_TASK INSTRUCTIONS:_ Please tally the lines of the records that contain "лечение" and send back only the total.

[RECORDS PROVIDED — start]

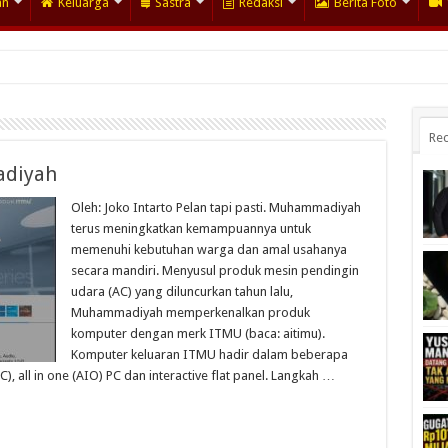
an
Keluarga
Sastra
Redaksi
Berita Foto
Rec
diyah
Oleh: Joko Intarto Pelan tapi pasti. Muhammadiyah
terus meningkatkan kemampuannya untuk
memenuhi kebutuhan warga dan amal usahanya
secara mandiri. Menyusul produk mesin pendingin
udara (AC) yang diluncurkan tahun lalu,
Muhammadiyah memperkenalkan produk
komputer dengan merk ITMU (baca: aitimu).
Komputer keluaran ITMU hadir dalam beberapa
), all in one (AIO) PC dan interactive flat panel. Langkah …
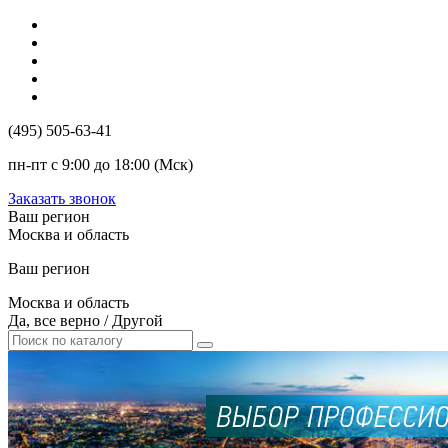
(495) 505-63-41
пн-пт с 9:00 до 18:00 (Мск)
Заказать звонок
Ваш регион
Москва и область
Ваш регион
Москва и область
Да, все верно
/
Другой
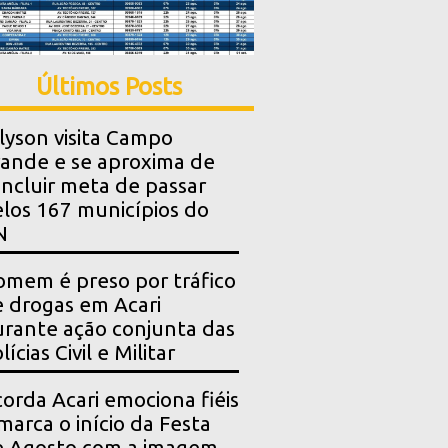
Últimos Posts
lyson visita Campo
ande e se aproxima de
ncluir meta de passar
los 167 municípios do
N
mem é preso por tráfico
 drogas em Acari
rante ação conjunta das
lícias Civil e Militar
orda Acari emociona fiéis
marca o início da Festa
e Agosto com a imagem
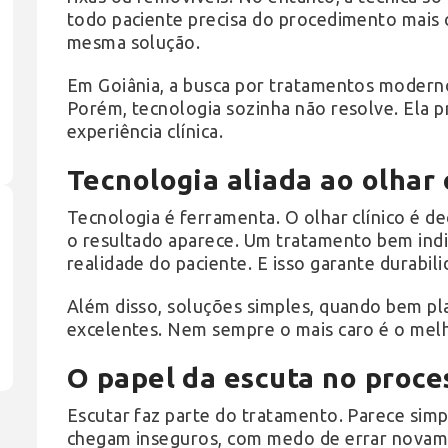
todo paciente precisa do procedimento mais 
mesma solução.
Em Goiânia, a busca por tratamentos moderno
Porém, tecnologia sozinha não resolve. Ela p
experiência clínica.
Tecnologia aliada ao olhar 
Tecnologia é ferramenta. O olhar clínico é d
o resultado aparece. Um tratamento bem indi
realidade do paciente. E isso garante durabili
Além disso, soluções simples, quando bem pl
excelentes. Nem sempre o mais caro é o mel
O papel da escuta no proce
Escutar faz parte do tratamento. Parece simp
chegam inseguros, com medo de errar novame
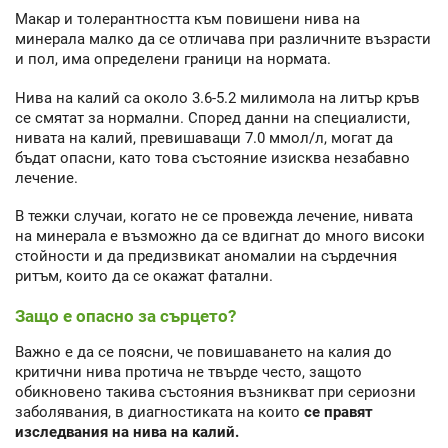
Макар и толерантността към повишени нива на
минерала малко да се отличава при различните възрасти
и пол, има определени граници на нормата.
Нива на калий са около 3.6-5.2 милимола на литър кръв
се смятат за нормални. Според данни на специалисти,
нивата на калий, превишаващи 7.0 ммол/л, могат да
бъдат опасни, като това състояние изисква незабавно
лечение.
В тежки случаи, когато не се провежда лечение, нивата
на минерала е възможно да се вдигнат до много високи
стойности и да предизвикат аномалии на сърдечния
ритъм, които да се окажат фатални.
Защо е опасно за сърцето?
Важно е да се поясни, че повишаването на калия до
критични нива протича не твърде често, защото
обикновено такива състояния възникват при сериозни
заболявания, в диагностиката на които
се правят
изследвания на нива на калий.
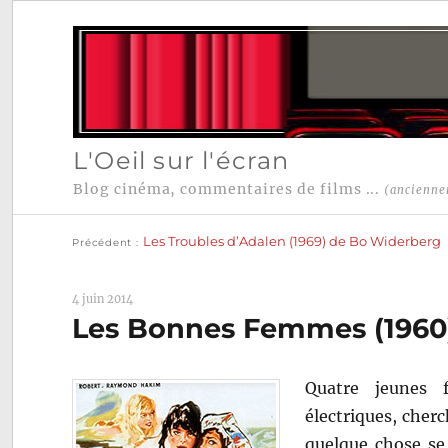
L'Oeil sur l'écran
Blog cinéma, commentaires de films ...
(ancienne
Publication
Navigation
précédente :
Les Troubles d’Adalen (1969) de Bo Widerberg
Précédent
de
l’article
4 juin 2014
Les Bonnes Femmes (1960
Quatre jeunes 
électriques, cher
quelque chose se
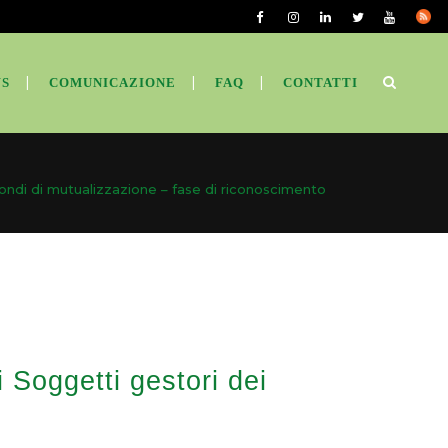
S
COMUNICAZIONE
FAQ
CONTATTI
i fondi di mutualizzazione – fase di riconoscimento
i Soggetti gestori dei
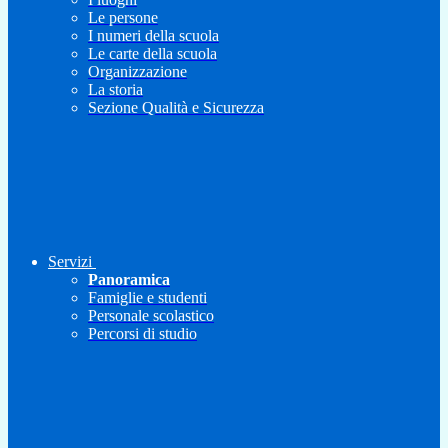
Le persone
I numeri della scuola
Le carte della scuola
Organizzazione
La storia
Sezione Qualità e Sicurezza
Servizi
Panoramica
Famiglie e studenti
Personale scolastico
Percorsi di studio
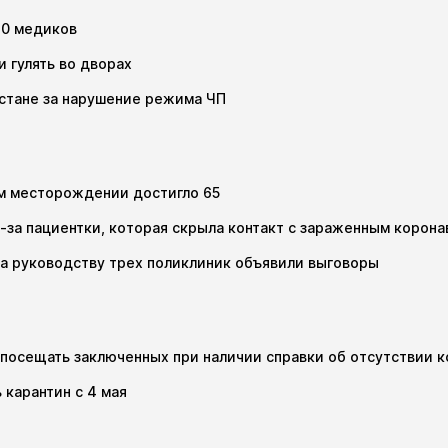
20 медиков
и гулять во дворах
хстане за нарушение режима ЧП
ом месторождении достигло 65
-за пациентки, которая скрыла контакт с зараженным корон
, а руководству трех поликлиник объявили выговоры
посещать заключенных при наличии справки об отсутствии 
 карантин с 4 мая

[RECORDS PROVIDED — finish]

_SOLUTION BELOW:_ 2